“'Tain’t any my business as I know of,” he began, apologetically, “but I can’t help lookin’ at that arm o’ your’n, and wonderin’ what made it so. I had my fortune told onc’t by a man who had an arm like that, and he said a tiger bit it. He was an East Injun, er a Malay, I reckon. It come to me that you might have met with an accident sometime, er somethin’ er 'nuther? There’s a story about it, I reckon?”

The blood rushed in a wave to Clayton’s face and appeared to suffuse even his dark eyes. He did not answer the question, being sensitive on the subject, and deeming it an impertinence.

Sanders waited a time, while Fogg talked; then he returned to his inquiry, with even greater emphasis.

“Yes, there is a story,” said Clayton, speaking slowly, after a moment of hesitation, while a ghastly smile took the attractiveness out of his thoughtful countenance. “It wasn’t an accident, though.”

“No?” said Sanders.

“The thing was done in cool deliberation.
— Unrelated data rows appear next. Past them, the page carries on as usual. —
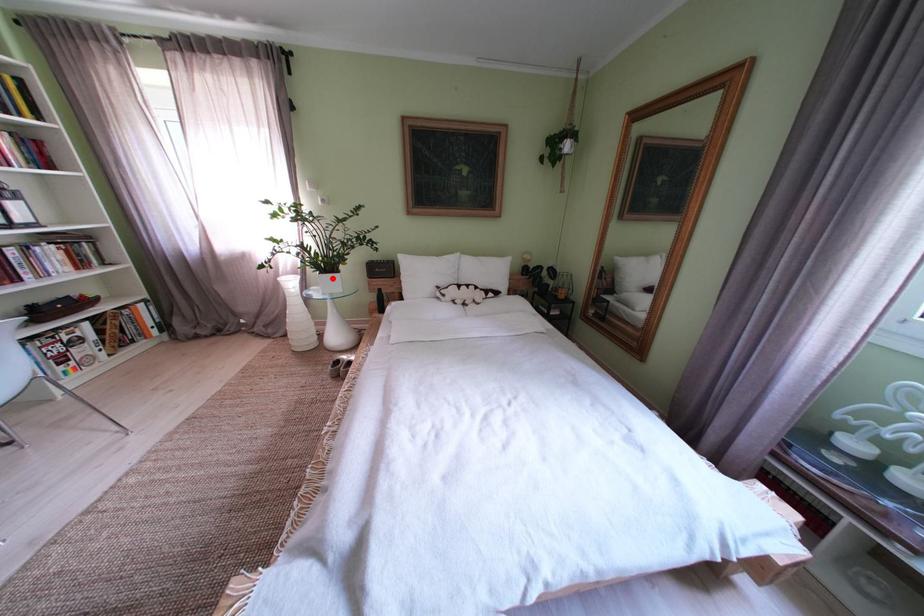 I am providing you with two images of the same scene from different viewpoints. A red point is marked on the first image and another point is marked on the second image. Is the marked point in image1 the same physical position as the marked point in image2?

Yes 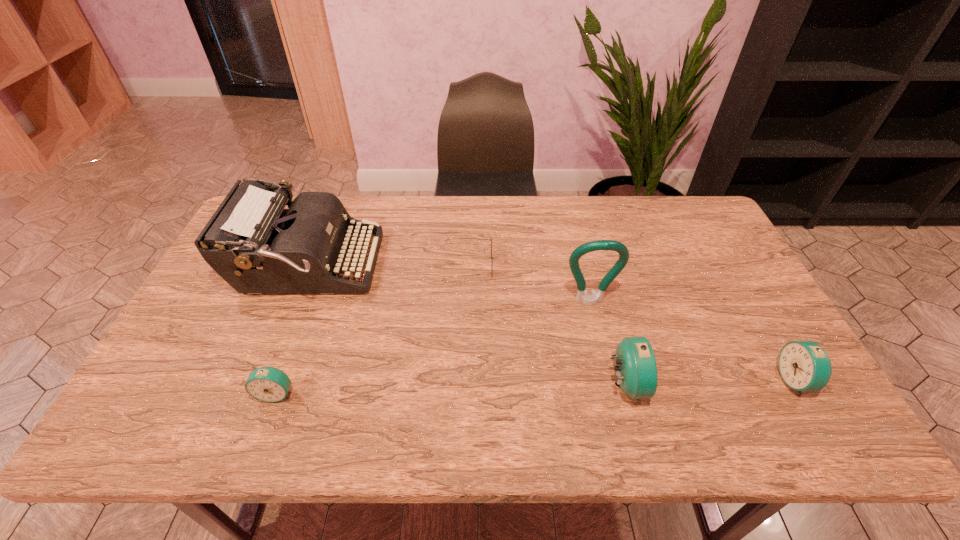 The height and width of the screenshot is (540, 960). What are the coordinates of `alarm clock that is the closest to the bottle opener` in the screenshot? It's located at (636, 370).

I want to click on the closest alarm clock to the typewriter, so click(268, 384). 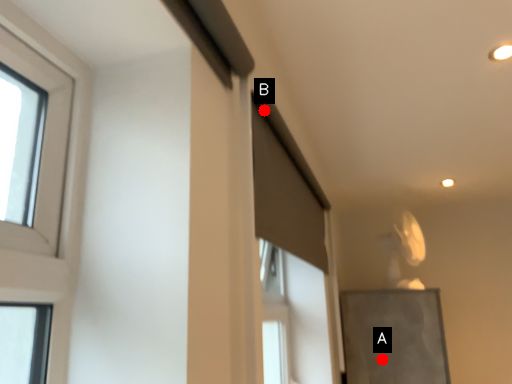 Question: Two points are circled on the image, labeled by A and B beside each circle. Which point is farther from the camera taking this photo?

Choices:
 (A) A is further
 (B) B is further

Answer: (A) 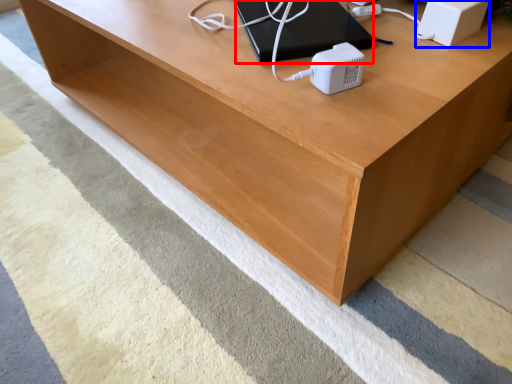 Question: Which of the following is the farthest to the observer, computer (highlighted by a red box) or speaker (highlighted by a blue box)?

Choices:
 (A) computer
 (B) speaker

Answer: (A) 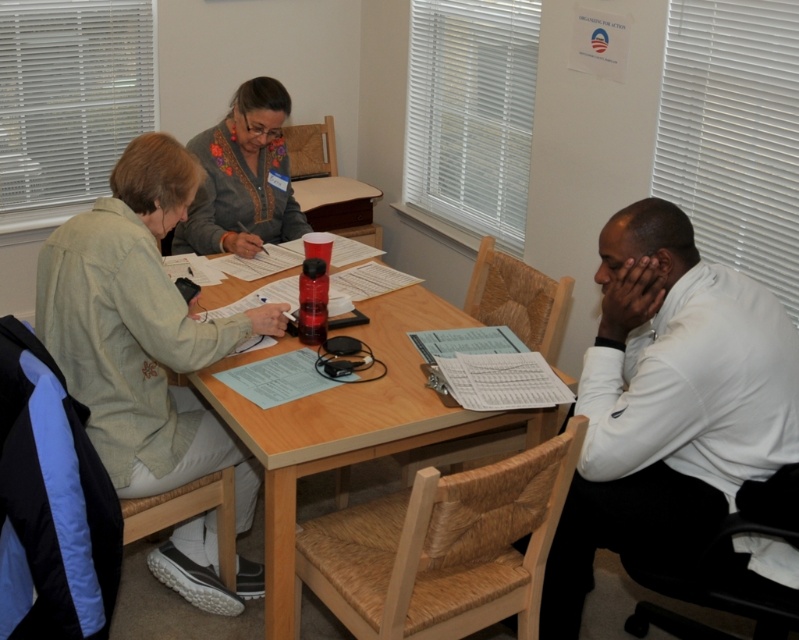 Who is higher up, white shirt at right or wooden table at center?

Positioned higher is wooden table at center.

Image resolution: width=799 pixels, height=640 pixels. What are the coordinates of `white shirt at right` in the screenshot? It's located at (668, 403).

Is point (615, 352) less distant than point (292, 506)?

No, (615, 352) is further to viewer.

Locate an element on the screen. white shirt at right is located at coordinates (668, 403).

Does white shirt at right appear over knitted gray sweater at center?

No.

Measure the distance between point (690, 273) and camera.

Point (690, 273) is 1.82 meters from camera.

Who is more distant from viewer, (638, 492) or (255, 129)?

Positioned behind is point (255, 129).

This screenshot has height=640, width=799. In order to click on white shirt at right in this screenshot , I will do `click(668, 403)`.

Is wooden table at center behind knitted gray sweater at center?

No.

Consider the image. Can you confirm if wooden table at center is positioned to the right of knitted gray sweater at center?

Yes, wooden table at center is to the right of knitted gray sweater at center.

Image resolution: width=799 pixels, height=640 pixels. In order to click on wooden table at center in this screenshot , I will do `click(364, 428)`. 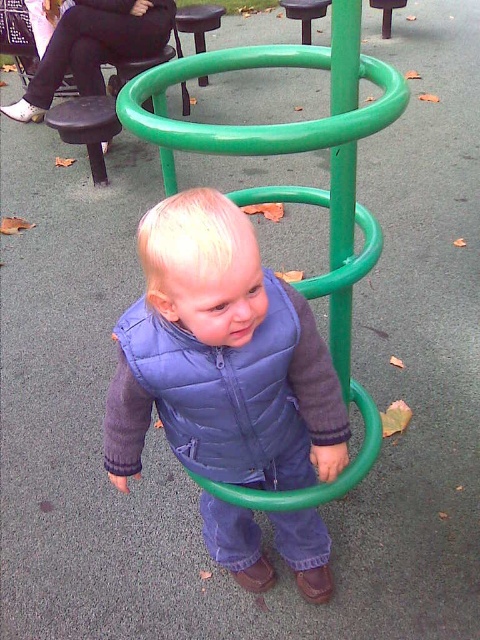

I was in college, in a medical college, for I’m a doctor you know. I was a student then; and it was the custom among the students to perform various operations on each other, by way of practice, so that when we went out from there to begin our work we would know how things should be done. One day I sawed a student’s skull open, took out a spoonful of his brains, and sewed the wound up so nicely that he was well in a week. The operation was a great success, but I dipped a little too deep and took out too much of the gray matter, and after that he was always omitting something or other that he should have remembered. In return for what he had permitted me to do he put me on the operating table one day, broke my arm with a mallet, and then proceeded to put it together again. In doing so he omitted the funny bone, and my arm has been this way ever since.”

Fogg broke into a roar of laughter. Sanders flushed slowly; and getting up walked to the other end of the room, chewing wrathfully, splintering the story with his teeth as he splintered the grass blades that he plucked and chewed when walking about to view the valley land.

“Huh!” he grunted, coming back and dropping lumpily into his chair. “Tell that to a fool an’ mebbe you’ll git a fool to believe ye, but I don’t!”

Fogg slapped his fat knee and roared again.

“Ha, ha! Ho, ho! Ask him something else, Sanders! Who-ee! Doc, I didn’t think it was in you! If you do anything like that again I’ll have to let a reef out of the band of my trousers. Fire another question at him, Sanders.”